What's wrong with the YouTube documentary?
posted by Michael
for VJ10, July 2008
As someone who has shot video and programmed web-based interfaces to video over the past decade, it has been exciting to see how distributing video via the Internet has become increasingly popularized, thanks in large part to video sharing sites like YouTube. At the same time, I continue to design and write software in search of new forms of collaborative and "evolving" documentaries; and for myself, and others around me, I feel disinterest, even aversion, to posting videos on YouTube. This essay has two threads: (1) I revisit an earlier essay describing the "Evolving Documentary" model to get at the roots of my enthusiasm for working with video online, and (2) I examine why I find YouTube problematic, and more a reflection of television than the possibilities that the web offers.

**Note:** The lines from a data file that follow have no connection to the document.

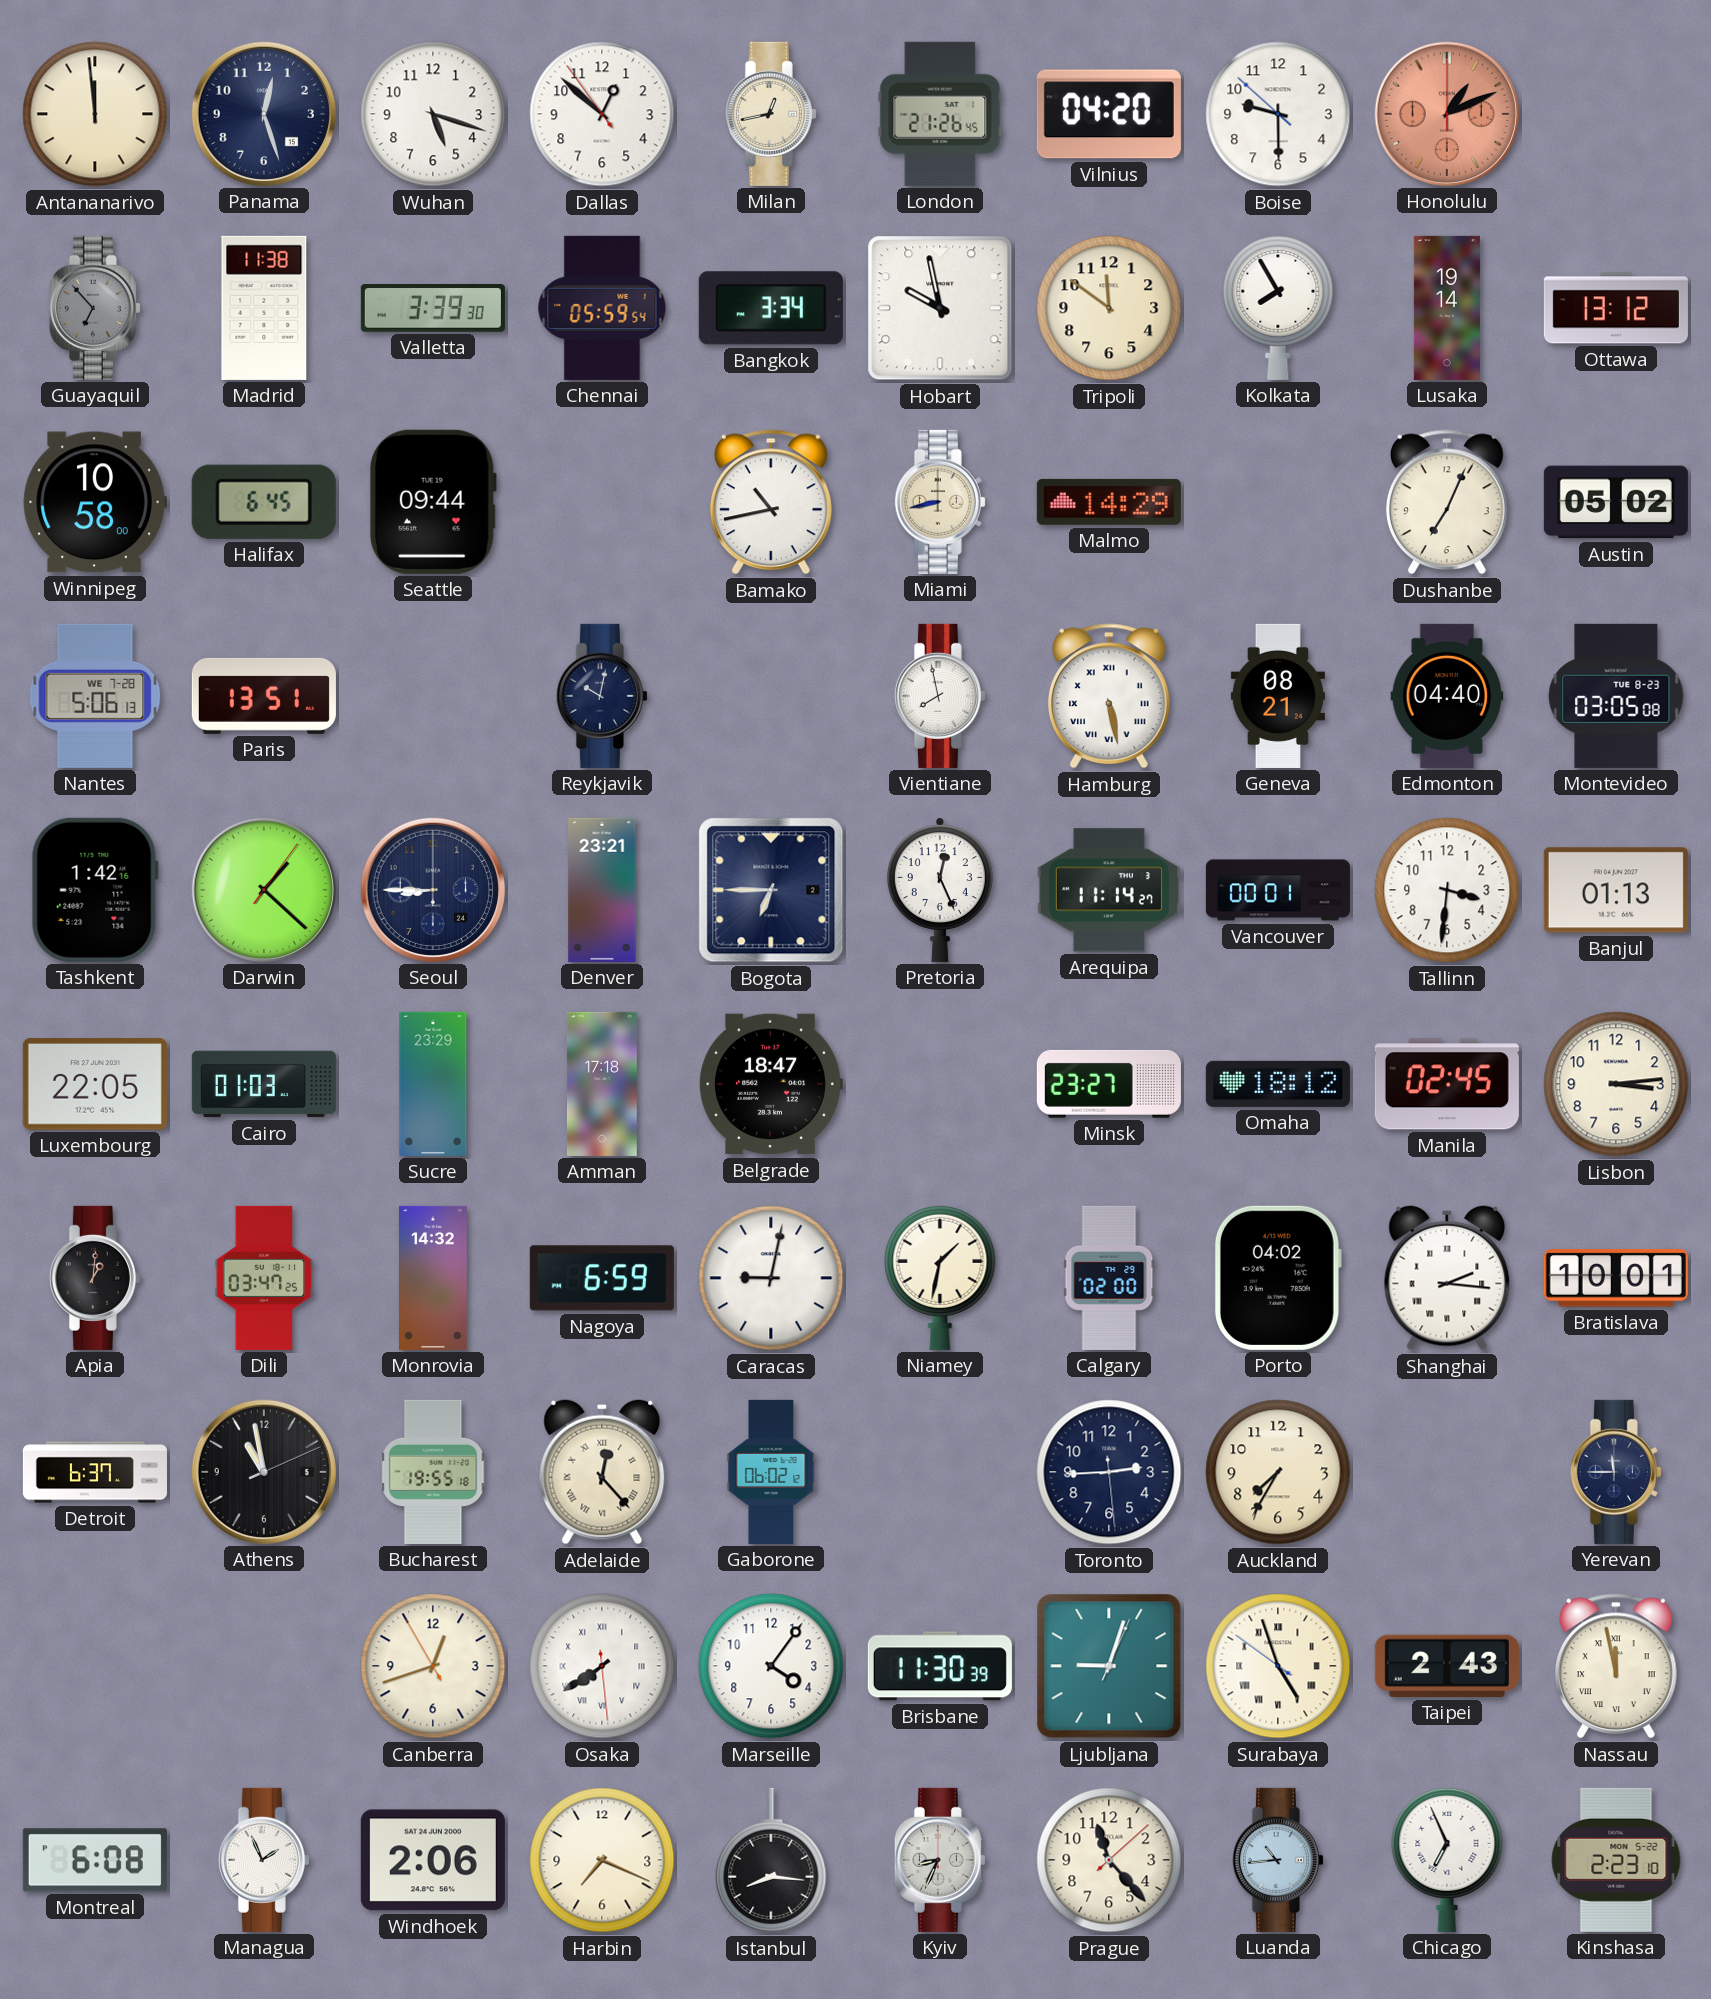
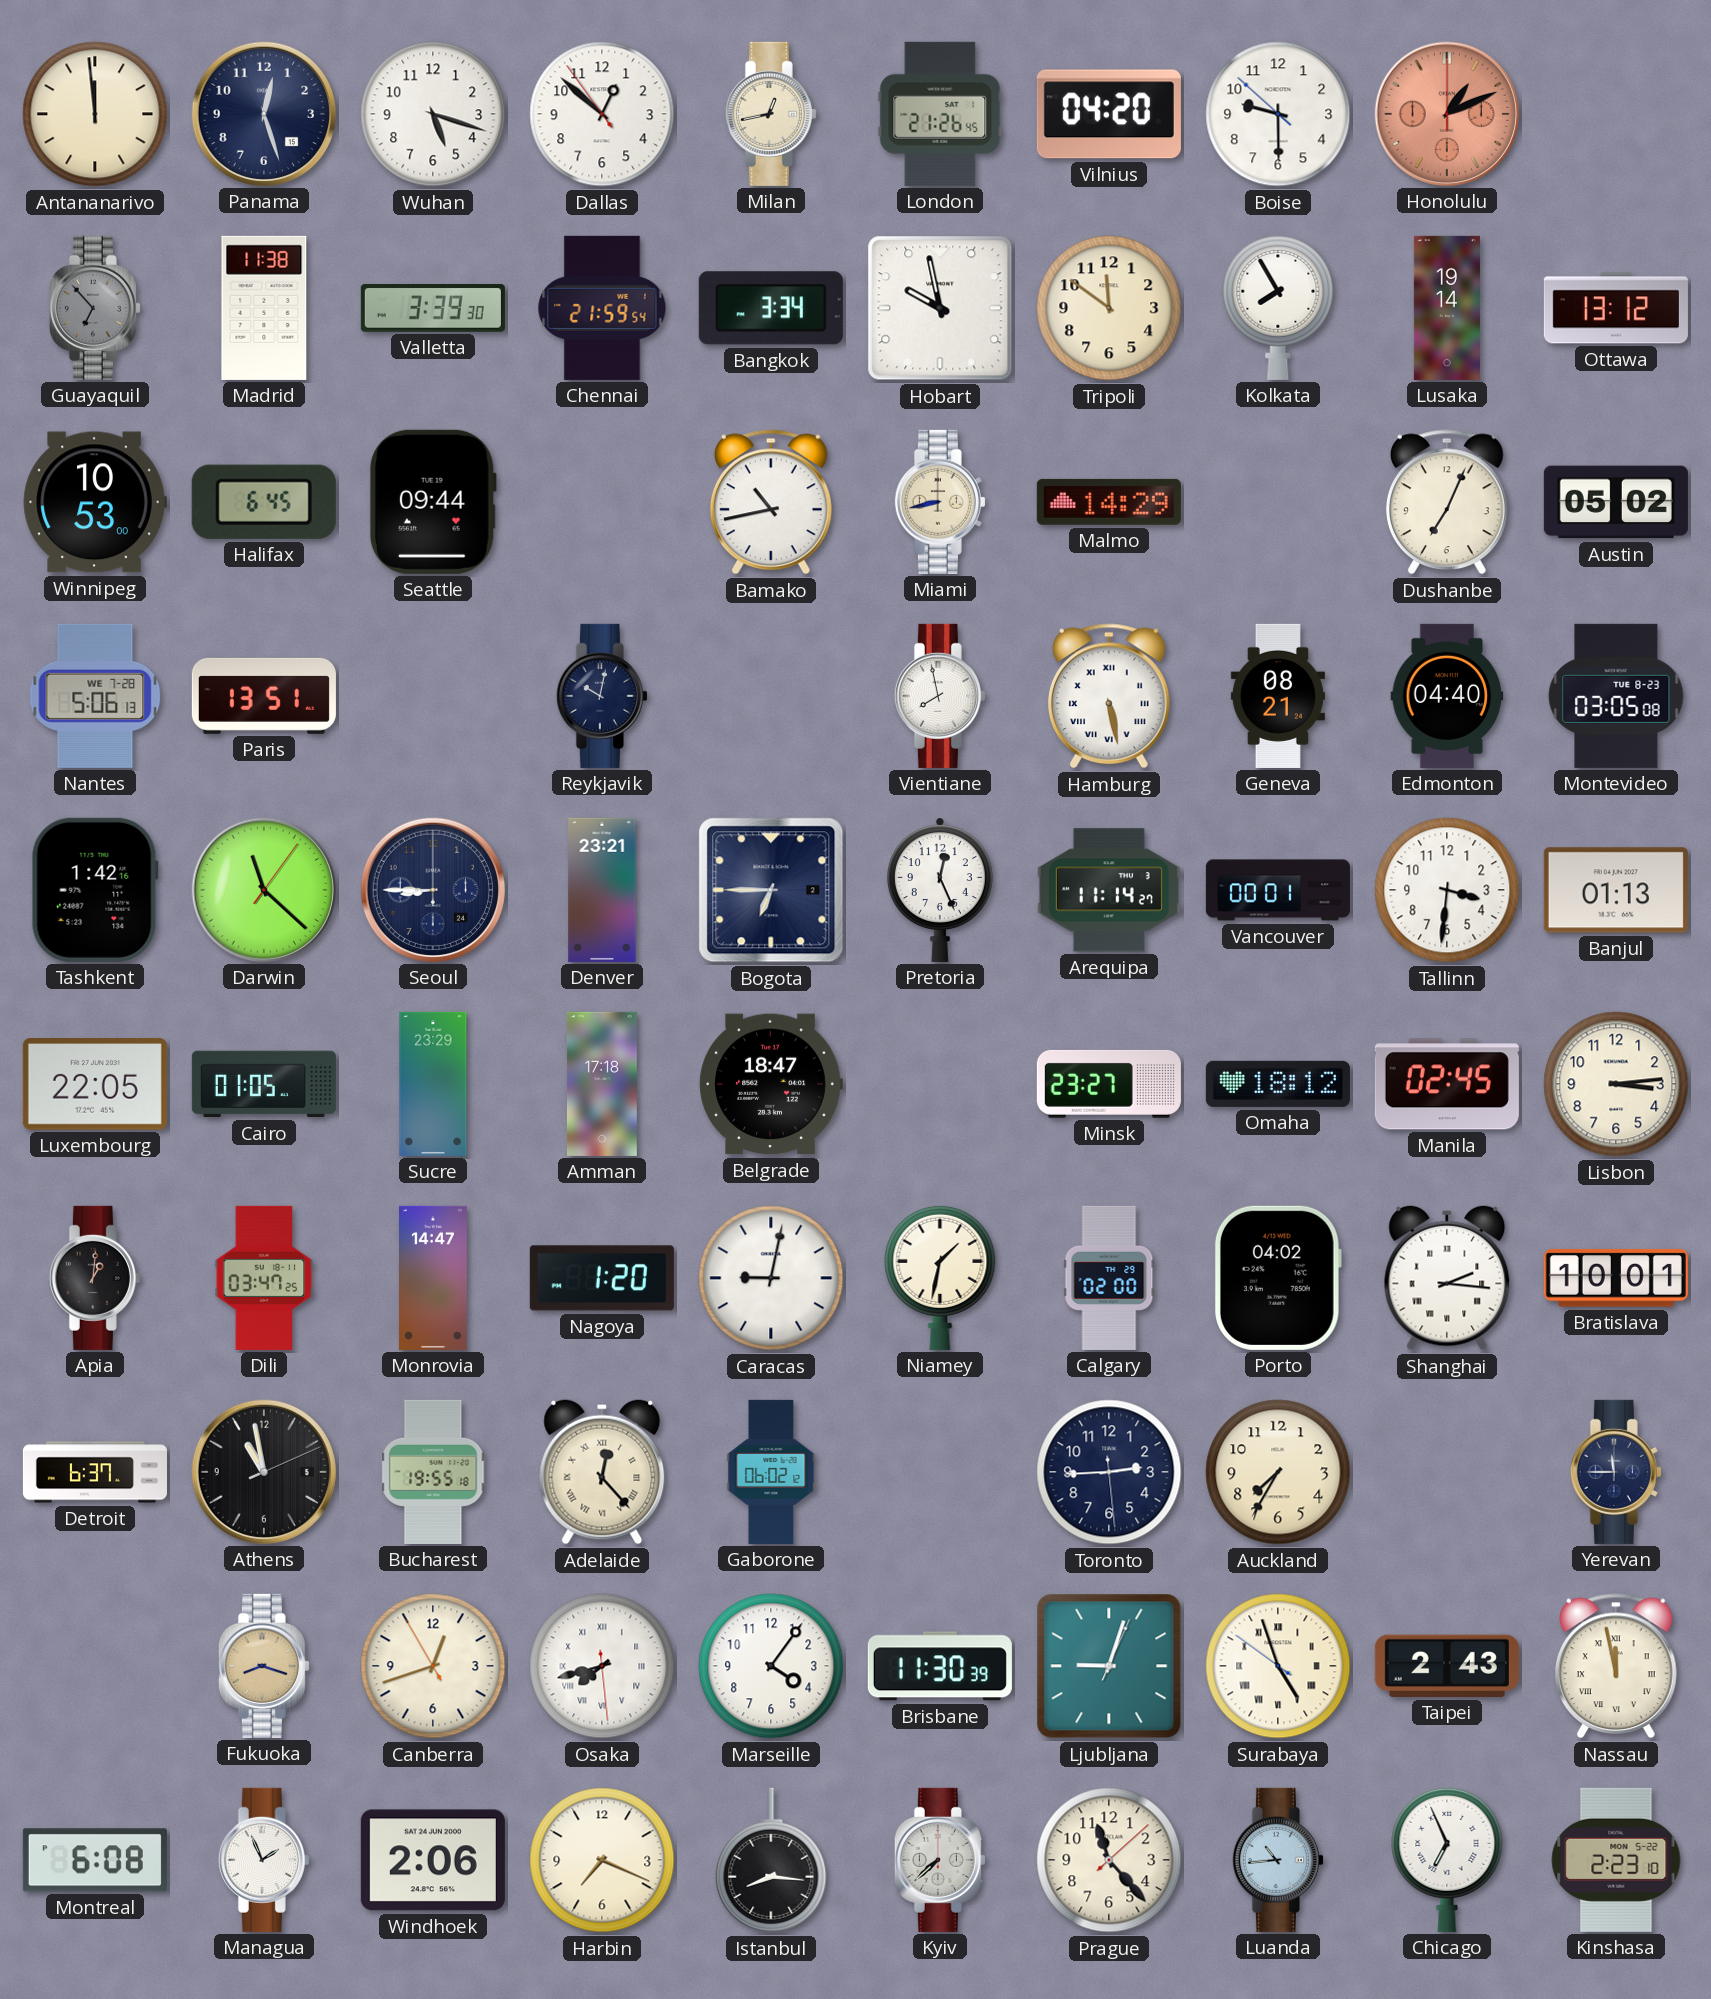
Chennai: 05:59 -> 21:59
Winnipeg: 10:58 -> 10:53
Darwin: 1:22 -> 11:22
Cairo: 01:03 -> 01:05
Monrovia: 14:32 -> 14:47
Nagoya: 6:59 -> 1:20
Fukuoka: none -> 8:18
Osaka: 7:39 -> 7:42
Kyiv: 8:34 -> 7:38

In 1996, I co-authored an essay with Glorianna Davenport, then my teacher and director of the Interactive Cinema group at the MIT Media Lab, called "Automatist storyteller systems and the shifting sands of story" . In it, we described a model for supporting "Evolving Documentaries", or an "approach to documentary storytelling that celebrates electronic narrative as a process in which the author(s), a networked presentation system, and the audience actively collaborate in the co-construction of meaning." In this paper, Glorianna included a section entitled "What's wrong with the Television Documentary?" The main points of this argument were as follows:
[... T]elevision consumes the viewer. Sitting passively in front of a TV screen, you may appreciate an hour-long documentary; you may even find the story of interest; however, your ability to learn from the program is less than what it might be if you were actively engaged with it, able to control its shape and probe its contents.

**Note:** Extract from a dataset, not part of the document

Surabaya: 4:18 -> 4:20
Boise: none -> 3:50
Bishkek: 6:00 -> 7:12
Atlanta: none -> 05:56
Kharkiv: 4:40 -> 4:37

Here, it is crucial to understand what is meant by the word "active". In a naive comparison between the activities of watching television and surfing the web, one might say that the latter is inherantly more active in the sense that the process is "driven" by the choices of the user; in the early days of the web it became popular to refer to this split as "lean back vs. lean forward" media. Of course, if one means to talk about cognitive activity, this is clearly misleading as aimlessly surfing the net can be achieved at near comatose levels of brain function (as any late night surfer can attest to) and watching a particularly sharp television program can be incredibly engaging, even life changing. Glorianna would often describe her frustration with traditional documentary by observing the vast difference between her own sense of engagement with a story gained through the process of shooting and editing, versus the experience of an audience member from simply viewing the end result. Thus "active" here relates to the act of authoring and the construction of meaning. Rather than talking about leaning forward or backward, a more useful split might be between reading and writing. Rather than being a question of bad versus good access, the issue becomes about two interconnected cognitive processes, both hopefully thoughtful and "active." An ideal platform for online documentary would be one that facilitates a fluid movement between moments of reflection (reading) and of construction (writing).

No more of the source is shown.